Dataset extract below:

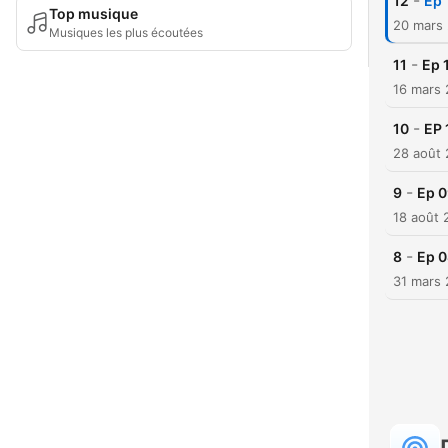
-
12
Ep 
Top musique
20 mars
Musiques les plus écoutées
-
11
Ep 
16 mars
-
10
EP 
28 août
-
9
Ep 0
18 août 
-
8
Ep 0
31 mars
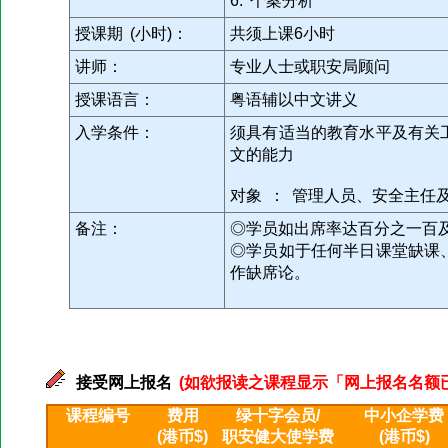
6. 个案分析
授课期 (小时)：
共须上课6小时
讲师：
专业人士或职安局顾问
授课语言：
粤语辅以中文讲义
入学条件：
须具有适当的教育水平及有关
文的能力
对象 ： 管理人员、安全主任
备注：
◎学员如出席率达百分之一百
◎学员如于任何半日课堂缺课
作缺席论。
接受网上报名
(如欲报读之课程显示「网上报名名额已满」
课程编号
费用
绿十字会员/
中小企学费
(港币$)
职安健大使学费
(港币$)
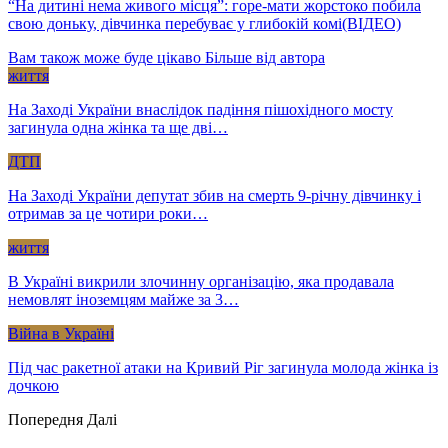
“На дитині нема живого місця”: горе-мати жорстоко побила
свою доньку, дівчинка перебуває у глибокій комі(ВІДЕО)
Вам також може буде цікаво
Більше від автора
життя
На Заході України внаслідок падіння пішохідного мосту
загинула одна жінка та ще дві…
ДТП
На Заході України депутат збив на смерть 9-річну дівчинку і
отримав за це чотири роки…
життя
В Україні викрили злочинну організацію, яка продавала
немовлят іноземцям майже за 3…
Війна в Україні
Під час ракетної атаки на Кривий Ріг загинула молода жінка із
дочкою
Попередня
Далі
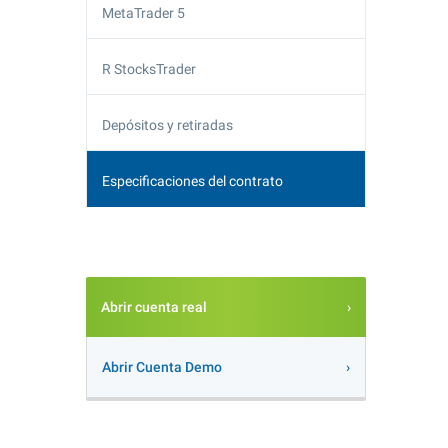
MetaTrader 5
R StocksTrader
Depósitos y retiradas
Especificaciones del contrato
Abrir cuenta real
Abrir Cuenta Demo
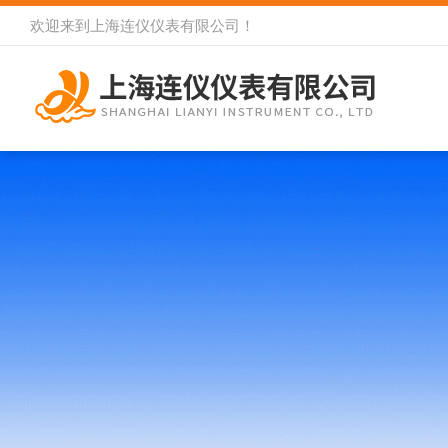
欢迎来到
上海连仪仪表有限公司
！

End of Dataset extract.

> Task statement: Write out every line of the entries above exactly, and omit their pictures.

> Answer:
-
12
Ep 
Top musique
20 mars
Musiques les plus écoutées
-
11
Ep 
16 mars
-
10
EP 
28 août
-
9
Ep 0
18 août 
-
8
Ep 0
31 mars
6. 个案分析
授课期 (小时)：
共须上课6小时
讲师：
专业人士或职安局顾问
授课语言：
粤语辅以中文讲义
入学条件：
须具有适当的教育水平及有关
文的能力
对象 ： 管理人员、安全主任
备注：
◎学员如出席率达百分之一百
◎学员如于任何半日课堂缺课
作缺席论。
接受网上报名
(如欲报读之课程显示「网上报名名额已满」
课程编号
费用
绿十字会员/
中小企学费
(港币$)
职安健大使学费
(港币$)
“На дитині нема живого місця”: горе-мати жорстоко побила
свою доньку, дівчинка перебуває у глибокій комі(ВІДЕО)
Вам також може буде цікаво
Більше від автора
життя
На Заході України внаслідок падіння пішохідного мосту
загинула одна жінка та ще дві…
ДТП
На Заході України депутат збив на смерть 9-річну дівчинку і
отримав за це чотири роки…
життя
В Україні викрили злочинну організацію, яка продавала
немовлят іноземцям майже за 3…
Війна в Україні
Під час ракетної атаки на Кривий Ріг загинула молода жінка із
дочкою
Попередня
Далі
MetaTrader 5
R StocksTrader
Depósitos y retiradas
Especificaciones del contrato
Abrir cuenta real
Abrir Cuenta Demo
欢迎来到
上海连仪仪表有限公司
！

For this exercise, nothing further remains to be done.